FREETEL Fighting to Crack the US’ Open Channel

Back in 2010, Dell unveiled the Dell Streak Android smart phone.  Sporting a 5” display in June ’10, it definitely was ahead of its time.  Reviews were mainly positive – especially on its esthetics and large display.  AT&T marketed the device as a ‘Tablet Phone’ and it sold for a subsidized price of $299.

In the old subsidy world, it competed against a much higher subsidized iPhone and never made traction in the US.  It did, however, do well within pockets of Asia and Japan.  Dell eventually exited the US market focusing on emerging markets.  Not much later, Dell discontinued phones altogether and continued to plug away at enterprise laptops and desktops.


With some traction in the Japanese market, remnants of the Dell team joined forces with engineers plucked from Sony, Panasonic, ZTE, Huawei, Kyocera and Motorola.  FREETEL emerged in October of 2012 and the company has steadily grown to ~200 employees spread around the globe today.


The company’s philosophy is focusing on craftsmanship, innovation, quality and design. Many accomplished hardware OEMs have met their doom focusing on hardware in recent years.  FREETEL hopes to differentiate by overseeing every stage of the manufacturing process and bringing both design & manufacturing in-house.  Daunting task.  However, FREETEL is now the #1 MVNO by subscribers in Japan.  The company has gained traction by offering both prepaid and postpaid services without contracts.


FREETEL’s portfolio of 4 devices are detailed on its website:

The company’s devices are targeted at entry LTE and what US operators would describe as ‘flagship lite’ devices—near flagship specs but at retail prices $150 lower than the most recent crop of flagships.  Surpassing 1.5m phones in Japan, the company is now targeting a global reach including southeast Asia & LATAM: Cambodia, Vietnam, Mexico, Chile, Peru, Colombia, and Brazil.
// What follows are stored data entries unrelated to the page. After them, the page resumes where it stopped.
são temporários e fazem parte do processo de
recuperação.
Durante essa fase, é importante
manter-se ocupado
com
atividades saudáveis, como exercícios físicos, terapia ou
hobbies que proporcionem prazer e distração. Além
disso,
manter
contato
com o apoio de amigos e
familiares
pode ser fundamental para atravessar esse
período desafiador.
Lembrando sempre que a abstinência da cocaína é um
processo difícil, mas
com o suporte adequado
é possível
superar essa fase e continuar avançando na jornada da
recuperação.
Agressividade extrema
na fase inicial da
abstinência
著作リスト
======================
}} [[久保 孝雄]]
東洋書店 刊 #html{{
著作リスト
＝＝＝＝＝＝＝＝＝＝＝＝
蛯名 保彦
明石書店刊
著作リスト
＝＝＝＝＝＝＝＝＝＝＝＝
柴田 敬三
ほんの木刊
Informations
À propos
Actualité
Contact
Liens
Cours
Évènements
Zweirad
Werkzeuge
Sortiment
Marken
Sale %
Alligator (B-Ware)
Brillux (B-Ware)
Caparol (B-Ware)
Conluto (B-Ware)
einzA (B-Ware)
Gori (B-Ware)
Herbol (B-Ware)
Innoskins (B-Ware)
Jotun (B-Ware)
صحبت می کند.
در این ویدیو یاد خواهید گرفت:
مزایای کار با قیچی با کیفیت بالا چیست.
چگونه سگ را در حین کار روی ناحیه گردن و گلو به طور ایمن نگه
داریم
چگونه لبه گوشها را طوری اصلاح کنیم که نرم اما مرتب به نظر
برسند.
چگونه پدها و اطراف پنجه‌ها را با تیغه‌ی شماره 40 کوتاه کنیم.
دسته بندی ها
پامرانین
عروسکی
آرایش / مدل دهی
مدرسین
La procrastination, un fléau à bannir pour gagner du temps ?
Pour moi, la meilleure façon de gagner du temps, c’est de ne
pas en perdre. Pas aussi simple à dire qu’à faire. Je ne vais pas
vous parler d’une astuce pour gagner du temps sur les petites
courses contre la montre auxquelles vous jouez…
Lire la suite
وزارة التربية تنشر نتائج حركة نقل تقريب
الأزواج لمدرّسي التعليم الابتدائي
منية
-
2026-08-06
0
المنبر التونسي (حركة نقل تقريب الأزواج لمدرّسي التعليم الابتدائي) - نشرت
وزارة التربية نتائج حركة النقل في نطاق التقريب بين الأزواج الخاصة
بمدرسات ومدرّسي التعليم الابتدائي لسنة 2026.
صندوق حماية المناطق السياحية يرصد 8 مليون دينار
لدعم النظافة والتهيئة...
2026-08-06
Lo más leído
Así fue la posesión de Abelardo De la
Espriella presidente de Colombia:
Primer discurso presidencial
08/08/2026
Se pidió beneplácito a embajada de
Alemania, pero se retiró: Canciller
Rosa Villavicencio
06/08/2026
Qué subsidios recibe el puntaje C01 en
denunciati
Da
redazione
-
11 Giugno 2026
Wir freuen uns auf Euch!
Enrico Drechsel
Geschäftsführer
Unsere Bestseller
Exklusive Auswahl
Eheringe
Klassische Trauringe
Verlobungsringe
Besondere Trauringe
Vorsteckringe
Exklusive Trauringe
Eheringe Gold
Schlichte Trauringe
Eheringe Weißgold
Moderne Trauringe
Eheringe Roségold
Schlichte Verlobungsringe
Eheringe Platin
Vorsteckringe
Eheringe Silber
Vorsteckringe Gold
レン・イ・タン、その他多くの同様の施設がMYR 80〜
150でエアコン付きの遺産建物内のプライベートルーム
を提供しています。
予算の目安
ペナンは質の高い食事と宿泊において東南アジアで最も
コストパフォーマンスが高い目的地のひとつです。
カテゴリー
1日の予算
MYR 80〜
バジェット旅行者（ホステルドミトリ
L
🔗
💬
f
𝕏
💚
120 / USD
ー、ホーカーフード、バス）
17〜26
Next challenge will be attacking the US market via the open & online channels.  The company will soon own service & call centers in the US, has received Google certification, and is on sound IP ground, which may give them a head start on many new Chinese vendors poised to expand in the US.  Many HW-focused OEMs have gone out of business without a meaningful ecosystem of services or a vertical business helping with margins.  So, FREETEL does have an uphill battle breaking through on a global level.  However, the company is streamlined and estimates it has near equal BOM costs of much larger, global players.  FREETEL has recently moved into a formerly ZTE-owned factory and continues to scale.  Backed by the Android ecosystem, FREETEL will be entering the US market later this year.